Effective Tax Rates on Income

  • In a graduated income tax system, portions of a person’s income are taxed at different rates. For example, if a person makes $100,000 annually, the first $50,000 might be taxed at 5 percent, while the remaining $50,000 might be taxed at 8 percent. ($50,000 x 5% + $50,000 x 8% = $6,500)
  • The “effective tax rate” is the percentage of an individual’s income paid in taxes overall. The effective tax rate for the above example is 6.5 percent, or $6,500 of $100,000.
  • The effective tax rate is the best comparison measure between state income taxes because it measures the true tax rate individuals pay at certain income levels.
  • The proposed graduated income tax for the 2020 ballot would decrease the effective tax rate for incomes below $250,000, placing Colorado as one of the lowest effective tax states for incomes at and below that amount. It would rank Colorado higher for incomes at $500,000 and above.
Colorado taxes compared to other states (effective tax rate)

Overall Tax Burden: Colorado Taxes Compared to Other States

  • According to the Tax Foundation, Colorado’s total state and local tax rate of 8.9 percent ranks it 34th in the country. This is below states like Arkansas (17th), Utah (21st), Kansas (22nd), Idaho (29th), and Nebraska (30th).
  • Colorado has a significantly regressive tax structure, where the wealthy pay much less in taxes (by percentage) than Coloradans with lower incomes.
Colorado taxes compared to other states (total state & local taxes in Colorado as share of family income)

The Wealthy Don’t Move Because of Tax Policy

Research done by Stanford University in 2016 shows over the previous 13 years, millionaires move to a new state less than everyone else: 2.4 percent of millionaires compared to 2.9 percent of the population, generally. The primary reasons millionaires moved, as cited in the research, were family obligations or business needs.

Income Taxes

  • Colorado had a graduated income tax until 1987. A flat income tax was enshrined in the Colorado Constitution in 1992.
  • When looking at Colorado taxes compared to other states, seven states and Washington D.C. have raised their top marginal tax rate since 2000: California, Washington D.C., Maryland, Minnesota, New York, Oregon, New Jersey, and Connecticut. Of these, Connecticut was the only state that didn’t see annual per capita growth that outpaced neighboring states.
  • Only Connecticut and New Jersey saw lower economic growth — measured by change in private sector GDP — than their neighbors. They rest of the states saw significant growth that equaled or far outpaced their neighbors, according to Center on Budget and Policy Priorities.
  • Colorado is one of only nine states with a flat tax, with another seven states imposing no taxes on earned income.
  • Tennessee and New Hampshire are not included in the above states with no income taxes because they tax interest and dividend.
  • Colorado’s income tax collections per capita is ranked behind Nebraska, Virginia, and North Carolina.
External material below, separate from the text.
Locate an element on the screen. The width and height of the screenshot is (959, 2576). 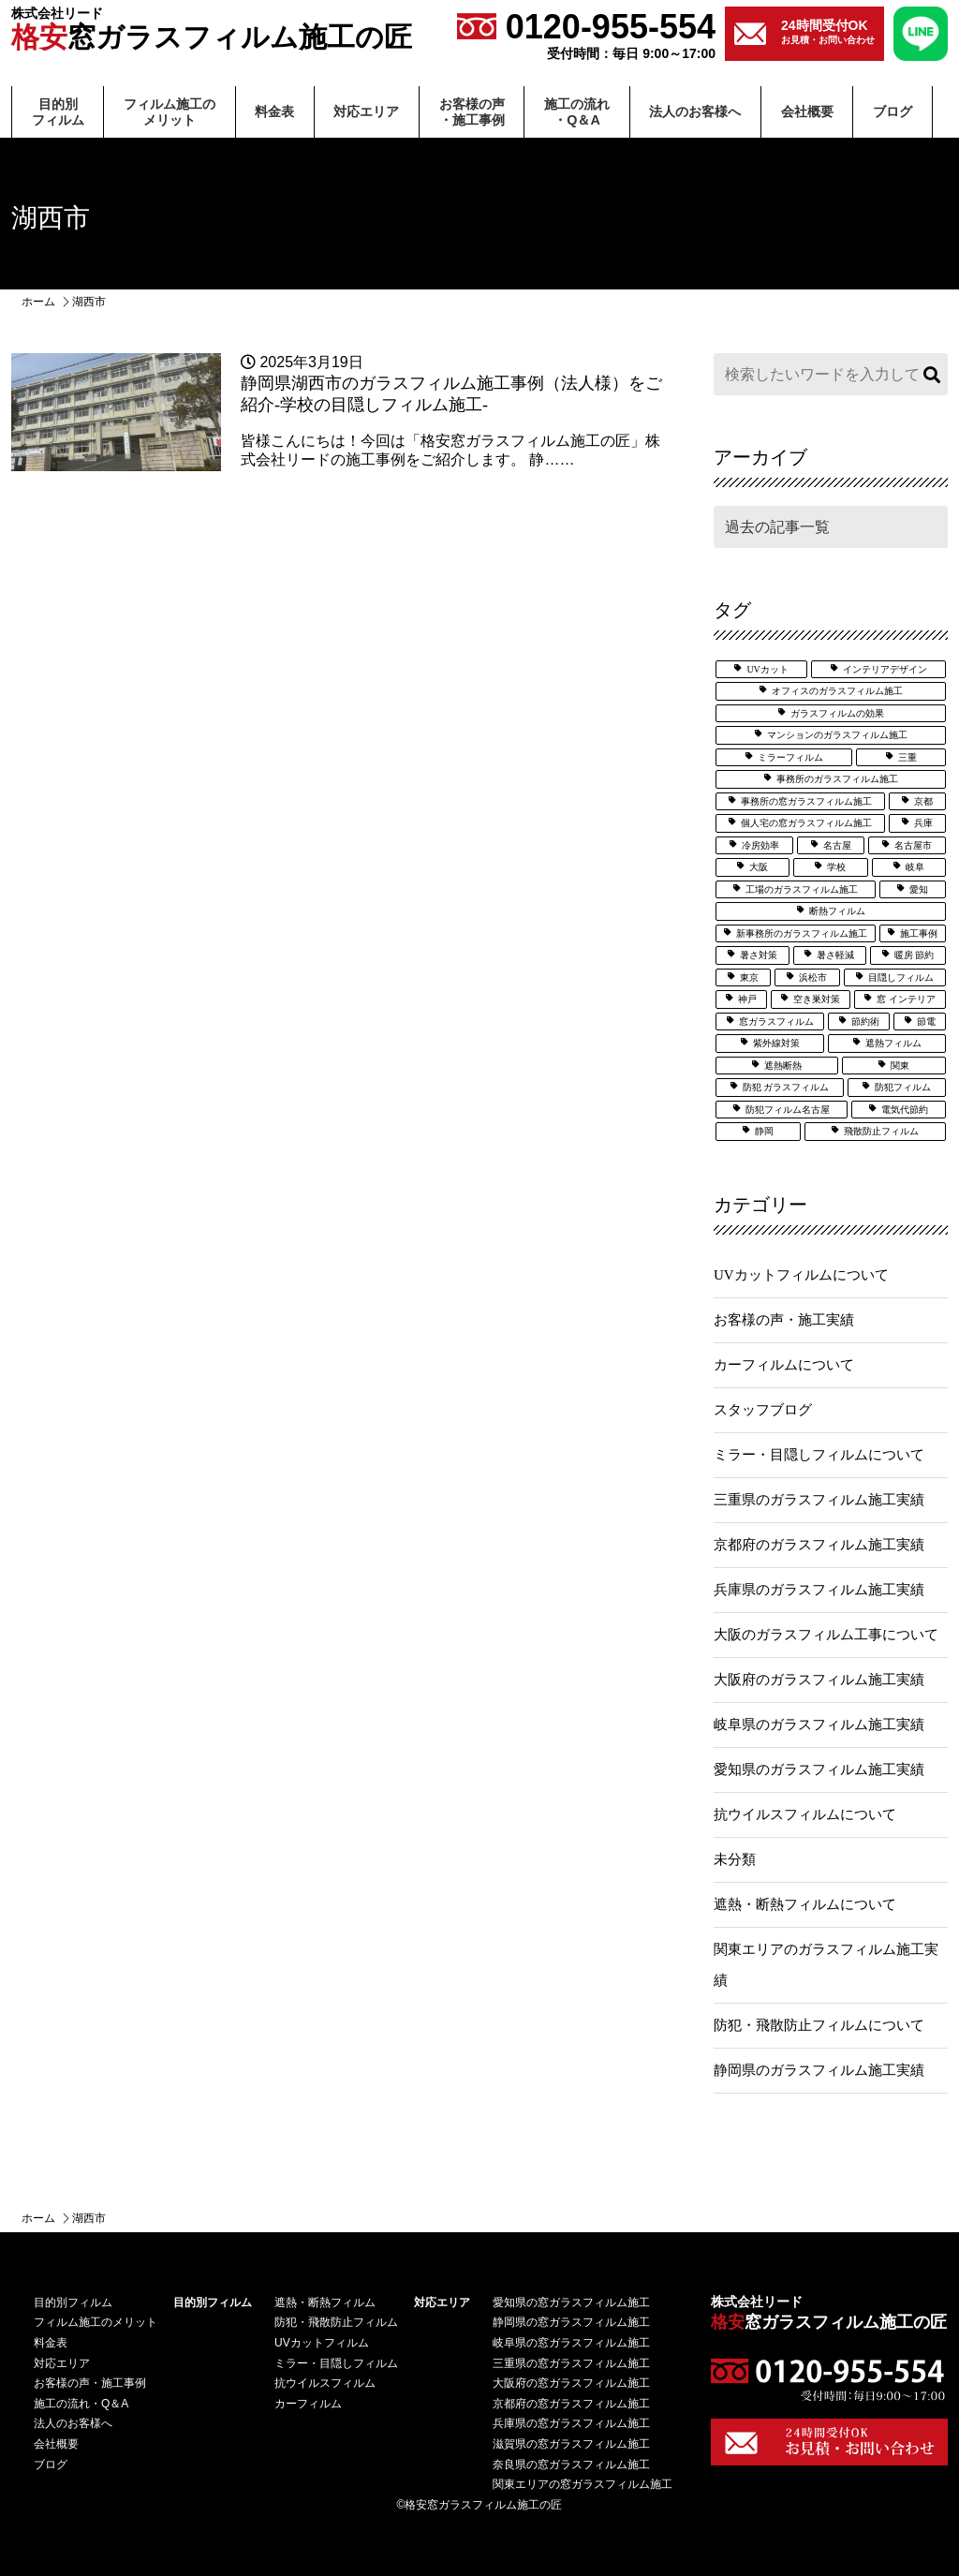
防犯フィルム名古屋 [防犯フィルム名古屋 (3個の項目)] is located at coordinates (787, 1109).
What Happened to Connecticut?

  • Connecticut’s growth was stunted by the overwhelming concentration of the finance industry in the aftermath of the Great Recession. Between 2016 and 2018, the number of hedge funds in Connecticut shrunk by 9 percent and fund liquidations outpaced funds launched in five of the six years prior to 2019.
  • Connecticut used almost all the revenue gained from instituting a personal income tax in the 1990s to paying off high pension debt. As a result, Connecticut hasn’t put much revenue from increased tax rates to actual growth-building programs, such as education and transportation.
  • Connecticut doesn’t have major cities — no city in the state has more than 150,000 residents — which has caused issues with many young professionals and start-ups flocking to major urban areas, especially given the state’s proximity to New York and Boston.